Interestingly, after a brief knee-jerk, the stock has cooled. Could that be because every short-seller with half-a-brain has covered? Quite possibly. If so, that would mean that if what goes up ever goes down, based on any disappointing news, the landing will be hard. It could also mean, of course, that investors are waiting to hear what the company says on its conference call at 2:30 ET.
A little bit of trivia on volatility--but you need a strong stomach to view. Be forewarned! - Bennet Sedacca - 9:20 AM
OK. So everyone is 'selling vol' like naked puts and calls to 'generate income.' Personally, I generate income by buying bonds, but that is a story for another time. Check out THIS chart. I have said that I am old - even Toddo just called me OLD (in a nice way). But those of us who were around in 1987 can't forget the Crash. I actually printed the screen from the end of the day and kept it, it was so unbelievable.
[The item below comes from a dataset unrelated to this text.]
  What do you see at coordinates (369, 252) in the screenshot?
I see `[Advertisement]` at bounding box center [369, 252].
What got that rolling? Something called 'portfolio insurance.' That was invented to protect people from losing in a down market by a bunch of 'rocket scientists' - obviously they should have stuck to rockets. Anyway, notice the spike in vol from VXO 20 to almost 200. The old VIX as I recall traded near 250. Why? Because people had stock put to them which they had to sell which triggered the portfolio insurance implosion. I saw pads of paper of margin calls 10 pages long with some rather LARGE numbers on 'em.
The point? Trades with high risk and low reward are silly. That is the educational part of my story. Will it happen to all the put sellers again? Don't know. What I do know, and how I have earned returns I am proud of over the long run, is to 'buy from the fearful and sell to the greedy.' IOW, go for low risk/high reward trades, particularly when leverage is involved. Not advice, fellow Minyans, but having lived through some of those tough times, it is fun to share.
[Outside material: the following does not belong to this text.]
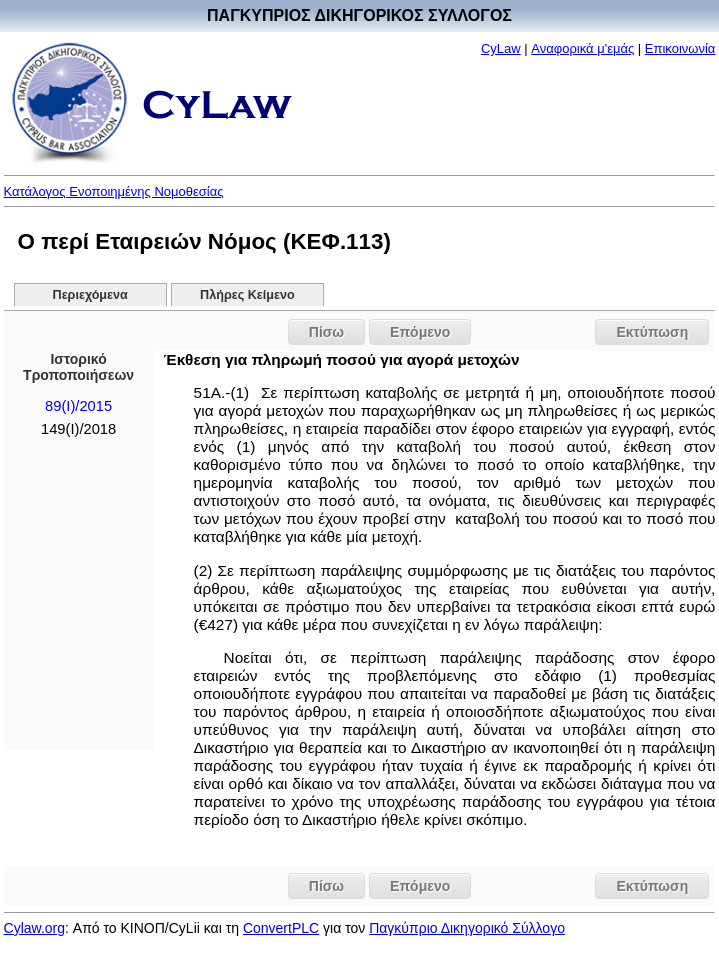  Describe the element at coordinates (326, 332) in the screenshot. I see `Πίσω` at that location.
You used your 'get out of jail free' card - David Miller - 8:58 AM
As expected, the FDA Advisory panel recommended to the FDA to put Tysabri back on the market. The panel seemed to think having to ship the drug one vial at a time was a little too much, but they otherwise generally agreed with the FDA and BiogenIdec's (BIIB) plans for strict doctor training, risk/benefit disclosure, and patient tracking for the drug.
Wall Street bulls were giddy, with one analyst raising his BIIB price target from $38 to $68 after the panel. While this is unquestionably good news for the company, please remember that the FDA is not bound by the advisory panel votes. Even though the panel said there didn't need to be any more studies, I would not be surprised to see the FDA simply continue the Subpart H approval status of Tysabri so they can control the advertising. The panel also said Tysabri could be used first line, an unexpected win for BiogenIdec. I also would not be surprised if the FDA ignores this vote and decides to limit the drug to second-line patients (those patients for whom other drugs have stopped working).
BIIB's short interest dropped almost 4M shares to 6.3M over the last two months, but this decision will still hurt the Tysabri bears. Both BiogenIDec and partner Elan (ELN) saw their stocks up significantly in after-hours trading. If you're playing this morning, please use limit orders.